Exercise details –
Go through the entries below and pick out every line with "Texno".

======== Dataset entries

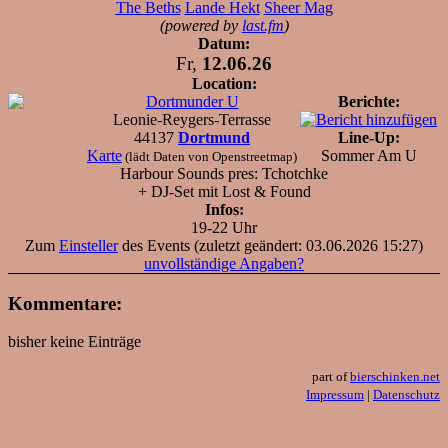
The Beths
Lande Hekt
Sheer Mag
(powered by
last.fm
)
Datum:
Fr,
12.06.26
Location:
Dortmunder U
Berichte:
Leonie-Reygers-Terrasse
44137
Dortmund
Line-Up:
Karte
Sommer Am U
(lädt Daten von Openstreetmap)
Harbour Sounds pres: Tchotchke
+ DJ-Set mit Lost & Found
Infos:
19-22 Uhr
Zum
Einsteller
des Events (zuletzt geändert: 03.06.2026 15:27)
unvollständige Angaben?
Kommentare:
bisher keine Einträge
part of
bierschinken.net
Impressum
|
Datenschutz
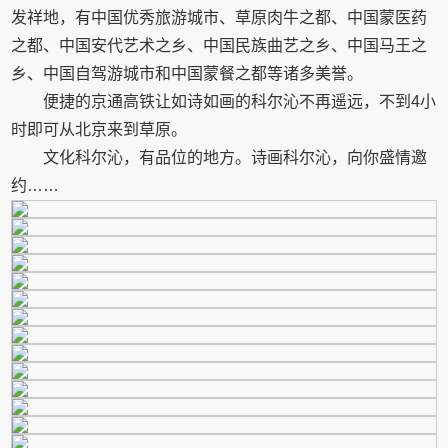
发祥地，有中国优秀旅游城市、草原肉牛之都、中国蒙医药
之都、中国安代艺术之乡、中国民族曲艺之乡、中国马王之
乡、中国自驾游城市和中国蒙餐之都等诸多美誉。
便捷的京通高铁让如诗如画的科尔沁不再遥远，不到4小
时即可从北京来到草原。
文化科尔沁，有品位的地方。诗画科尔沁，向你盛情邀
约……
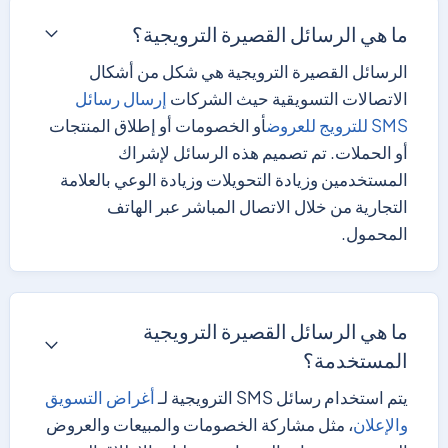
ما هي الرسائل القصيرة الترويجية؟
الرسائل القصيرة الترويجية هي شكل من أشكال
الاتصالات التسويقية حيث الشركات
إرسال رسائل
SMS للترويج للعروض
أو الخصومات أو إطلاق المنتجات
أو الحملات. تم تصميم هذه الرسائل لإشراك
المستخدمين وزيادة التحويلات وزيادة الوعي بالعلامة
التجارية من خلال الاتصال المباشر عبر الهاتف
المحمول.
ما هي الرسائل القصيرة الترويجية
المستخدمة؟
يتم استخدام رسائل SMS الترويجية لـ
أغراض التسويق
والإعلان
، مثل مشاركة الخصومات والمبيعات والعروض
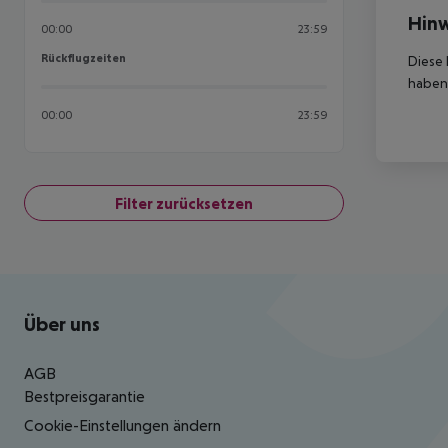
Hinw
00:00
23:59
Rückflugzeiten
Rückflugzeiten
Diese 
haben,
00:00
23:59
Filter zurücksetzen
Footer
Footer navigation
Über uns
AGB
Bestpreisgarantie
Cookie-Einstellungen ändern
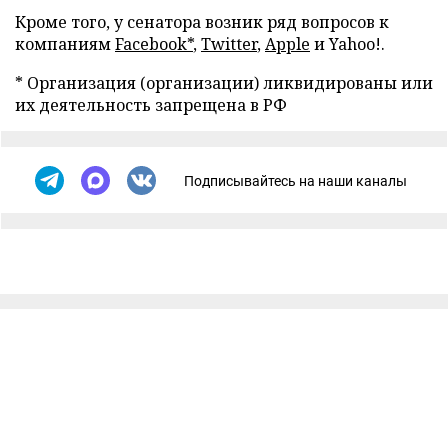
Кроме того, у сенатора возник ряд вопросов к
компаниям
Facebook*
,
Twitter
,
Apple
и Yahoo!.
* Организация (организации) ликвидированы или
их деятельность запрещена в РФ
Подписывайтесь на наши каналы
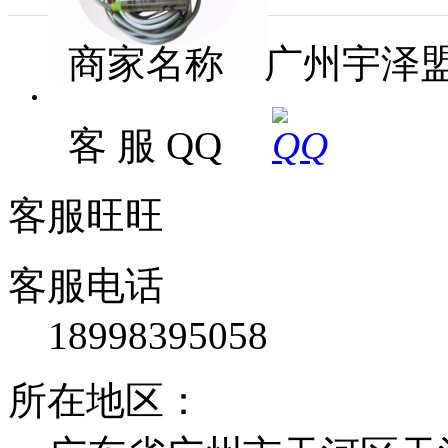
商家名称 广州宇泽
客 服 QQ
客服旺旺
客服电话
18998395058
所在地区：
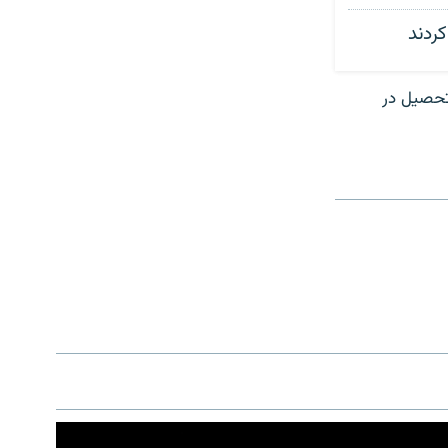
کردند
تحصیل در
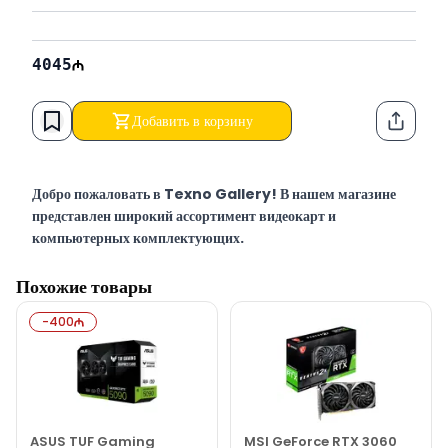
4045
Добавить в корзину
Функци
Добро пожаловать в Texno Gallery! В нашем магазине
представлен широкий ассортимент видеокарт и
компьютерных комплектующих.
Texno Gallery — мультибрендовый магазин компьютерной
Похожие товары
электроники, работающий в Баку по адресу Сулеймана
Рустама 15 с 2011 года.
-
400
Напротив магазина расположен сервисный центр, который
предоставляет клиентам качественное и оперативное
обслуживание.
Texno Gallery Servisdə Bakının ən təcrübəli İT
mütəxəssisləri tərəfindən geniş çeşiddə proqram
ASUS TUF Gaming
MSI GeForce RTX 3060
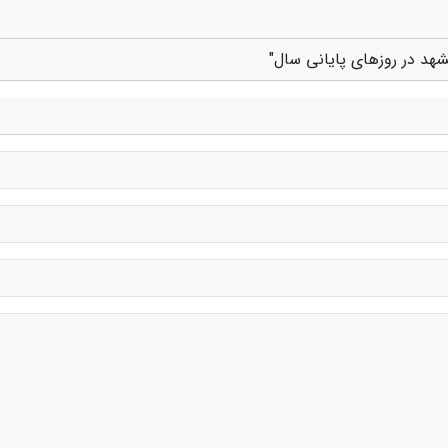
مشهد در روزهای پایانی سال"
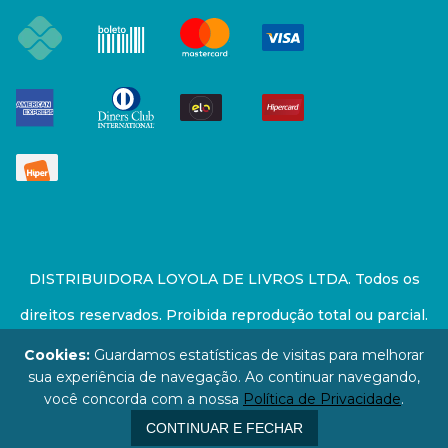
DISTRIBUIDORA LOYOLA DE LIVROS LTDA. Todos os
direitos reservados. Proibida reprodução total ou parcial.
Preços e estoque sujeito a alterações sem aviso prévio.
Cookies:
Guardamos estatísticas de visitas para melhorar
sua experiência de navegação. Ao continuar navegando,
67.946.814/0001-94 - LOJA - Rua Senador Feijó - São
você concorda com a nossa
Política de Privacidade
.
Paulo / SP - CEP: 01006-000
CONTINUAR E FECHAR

================

Response box –
Добро пожаловать в Texno Gallery! В нашем магазине
Texno Gallery — мультибрендовый магазин компьютерной
Texno Gallery Servisdə Bakının ən təcrübəli İT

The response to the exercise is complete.